UN humanitarian chief Martin Griffiths urges guarantees of safe passage for aid amid Sudan conflict

Sunday, May 7, 2023

In Port Sudan Wednesday, Martin Griffiths, the United Nations (UN)'s top humanitarian aid official, called for warring factions in Sudan to publicly commit to safe passage for humanitarian aid. Griffiths said the World Food Programme (WFP) informed him six of its trucks were looted while en route to Darfur, in the nation's west, although, he claimed, forces had assured the WFP its operations would not be compromised.

Griffiths at the United States Department of State building in Washington, D.C. in October.
Image: US Department of State.

Griffiths was in Sudan with the stated aim of investigating how to provide aid to millions trapped amid the clashes between the Sudanese Army and the Rapid Support Forces (RSF) paramilitary. He said to media via video: "We will still require agreements and arrangements to allow for movement of staff and supplies".

"We will need to have agreement at the highest level and very publicly and we will need to deliver those commitments into local arrangements that can be depended on", Griffiths continued.

Griffiths told Reuters he spoke to General Abdel Fattah al-Burhan, in command of the Army, and General Mohamed Hamdan Dagalo, leading the RSF, by phone to urge them to create humanitarian corridors for aid. "It's important to me that we meet physically, face-to-face to discuss this, because we need it to be a public, accountable moment", Griffiths stated.

"It's a volatile environment, so we need those commitments", he continued.

Griffiths argued: "It's not as if we're asking for the moon. We're asking for the movement of humanitarian supplies, of people. We do this in every other country, even without ceasefires. It's a traditional humanitarian enterprise to go where others don't".

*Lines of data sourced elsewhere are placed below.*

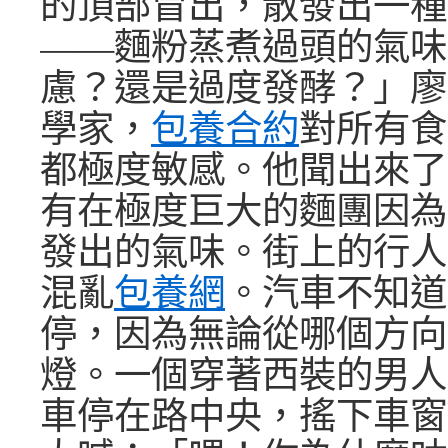
的頂部冒出，散發出一種
——麵粉蒸煮過頭的氣味
慮？還是過度發酵？」廖
學家，
包養合約
對所有食
都極度敏感。他聞出來了
有在極度巨大的麵團因為
發出的氣味。街上的行人
混亂
包養網
。汽車不知道
停，因為無論從哪個方向
燈。一個穿著西裝的男人
車停在路中央，搖下車窗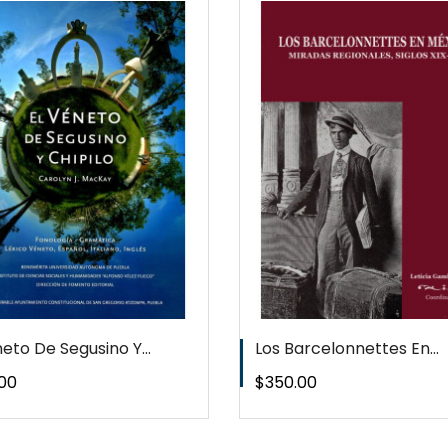
QUICKVIEW
QUICKVI
WISHLIST
WISHLIS
neto De Segusino Y...
Los Barcelonnettes En...
o
Precio
00
$350.00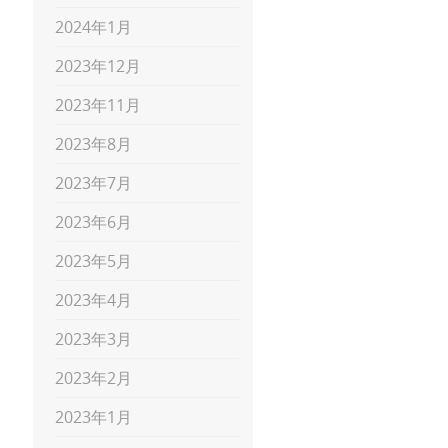
2024年1月
2023年12月
2023年11月
2023年8月
2023年7月
2023年6月
2023年5月
2023年4月
2023年3月
2023年2月
2023年1月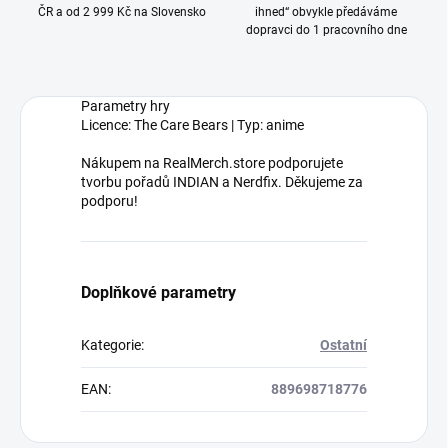
ČR a od 2 999 Kč na Slovensko
ihned“ obvykle předáváme
dopravci do 1 pracovního dne
Parametry hry
Licence: The Care Bears | Typ: anime
Nákupem na RealMerch.store podporujete
tvorbu pořadů INDIAN a Nerdfix. Děkujeme za
podporu!
Doplňkové parametry
Kategorie
:
Ostatní
EAN
:
889698718776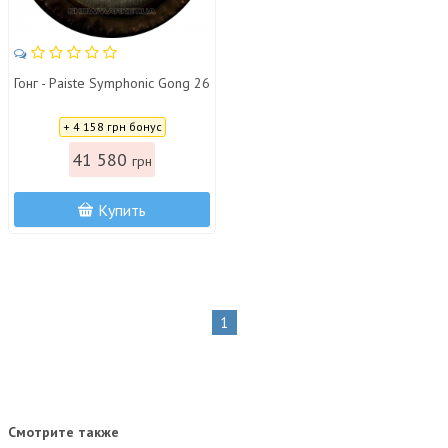
Гонг - Paiste Symphonic Gong 26
Цена:
+ 4 158 грн бонус
41 580
грн
Купить
1
Смотрите также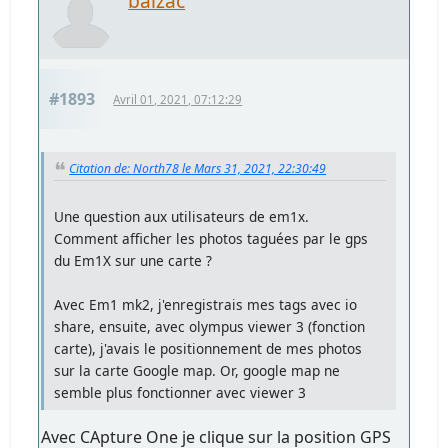
balzac
#1893
Avril 01, 2021, 07:12:29
Citation de: North78 le Mars 31, 2021, 22:30:49
Une question aux utilisateurs de em1x.
Comment afficher les photos taguées par le gps
du Em1X sur une carte ?
Avec Em1 mk2, j'enregistrais mes tags avec io
share, ensuite, avec olympus viewer 3 (fonction
carte), j'avais le positionnement de mes photos
sur la carte Google map. Or, google map ne
semble plus fonctionner avec viewer 3
Avec CApture One je clique sur la position GPS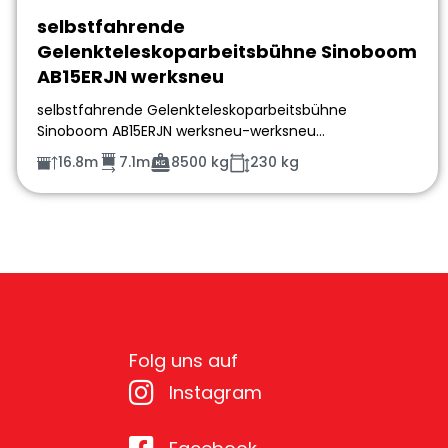
selbstfahrende
Gelenkteleskoparbeitsbühne Sinoboom
AB15ERJN werksneu
selbstfahrende Gelenkteleskoparbeitsbühne
Sinoboom AB15ERJN werksneu-werksneu…
16.8m
7.1m
8500 kg
230 kg
Folg uns auf
Instagram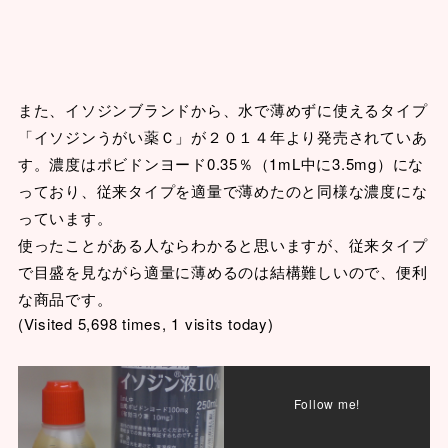
また、イソジンブランドから、水で薄めずに使えるタイプ
「イソジンうがい薬Ｃ」が２０１４年より発売されていあ
す。濃度はポビドンヨード0.35％（1mL中に3.5mg）にな
っており、従来タイプを適量で薄めたのと同様な濃度にな
っています。
使ったことがある人ならわかると思いますが、従来タイプ
で目盛を見ながら適量に薄めるのは結構難しいので、便利
な商品です。
(Visited 5,698 times, 1 visits today)
Follow me!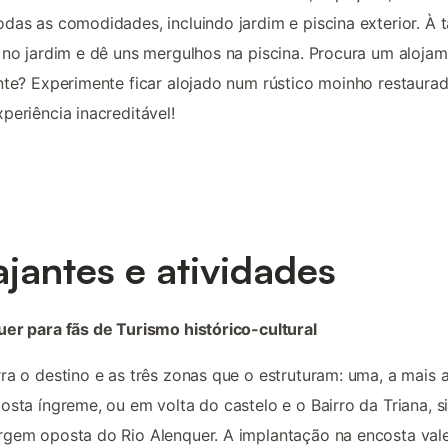
das as comodidades, incluindo jardim e piscina exterior. À 
 no jardim e dê uns mergulhos na piscina. Procura um aloja
nte? Experimente ficar alojado num rústico moinho restaurad
periência inacreditável!
ajantes e atividades
er para fãs de Turismo histórico-cultural
ra o destino e as três zonas que o estruturam: uma, a mais a
osta íngreme, ou em volta do castelo e o Bairro da Triana, s
gem oposta do Rio Alenquer. A implantação na encosta val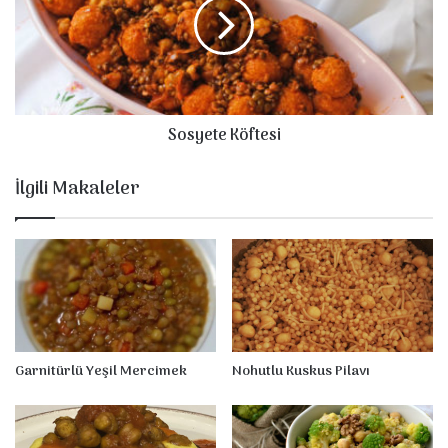
ö
y
f
e
t
t
e
e
s
K
i
ö
Sosyete Köftesi
f
t
e
İlgili Makaleler
s
i
Garnitürlü Yeşil Mercimek
Nohutlu Kuskus Pilavı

On Twitter, Griffiths urged: "Ensure safe passage for civilians fleeing areas of hostilities. Respect humanitarian workers and assets".

The UN special representative for Sudan, Volker Perthes, in an interview with Sky News, said, "all the warehouses, WFP, UNHCR [UN Refugee Agency] and others in Darfur were looted. Vehicles from the humanitarian agencies were looted. The offices of my own mission as well as offices, agencies in most of the towns of Darfur were looted. Food trucks were looted".

Perthes blamed this looting for his agency's delay in distributing aid in Sudan: "WFP lost like 4,000 metric tons of humanitarian goods. So if all this is looted - you cannot distribute it".

Perthes said: "Staff members were held at gunpoint. Staff members were thrown out of their houses by armed fighters who took positions, and houses were broken into. We had at least one case of attempted sexual assault [...] on a female staff member. Many of the houses and apartments were hit by stray shells and bullets".

The International Organization for Migration stated 70% of the 330,000 internally displaced Sudanese were from West and South Darfur.

On Tuesday, the South Sudanese foreign ministry said the army and the RSF "have agreed in principle for a seven-day truce from May 4th to 11th". In a statement, the army expressed support for extending an ongoing truce by a week and meeting leaders from South Sudan, Kenya and Djibouti, as the Intergovernmental Authority on Development (IGAD), a regional organization, suggested.

...even though they accept the ceasefire, at the same time they continue fighting and shelling the city

—Ismail Wais

Forces have agreed to several ceasefires, but none held. IGAD official Ismail Wais stated: "The two generals, even though they accept the ceasefire, at the same time they continue fighting and shelling".

He declared the continued fighting "compounds and complicates the political, security and humanitarian situation on the ground making it harder to resolve".

Perthes told Sky of the talks: "The idea is to actually bring them physically together to agree face-to-face on some of the modalities of a ceasefire — which is more than just a declaration of 'we're going to stop the fighting'".

In 2019, the Sudanese Army overthrew President Omar al-Bashir after protests, ending his 30 years in power, and forming a joint government with civilians. After a 2021 coup, with Dagalo as his deputy, al-Burhan led the council of generals ruling Sudan.

The two generals disagreed over the process of the transition to democracy and who would command an army integrated with the RSF. The RSF shifted fighters around Sudan, which, according to the BBC, the army interpreted as a threat, prompting fighting to begin on April 15.

The 100,000-fighter RSF is a successor to the Janjaweed militia, whom al-Bashir deployed against rebels from Darfur's ethnic minority.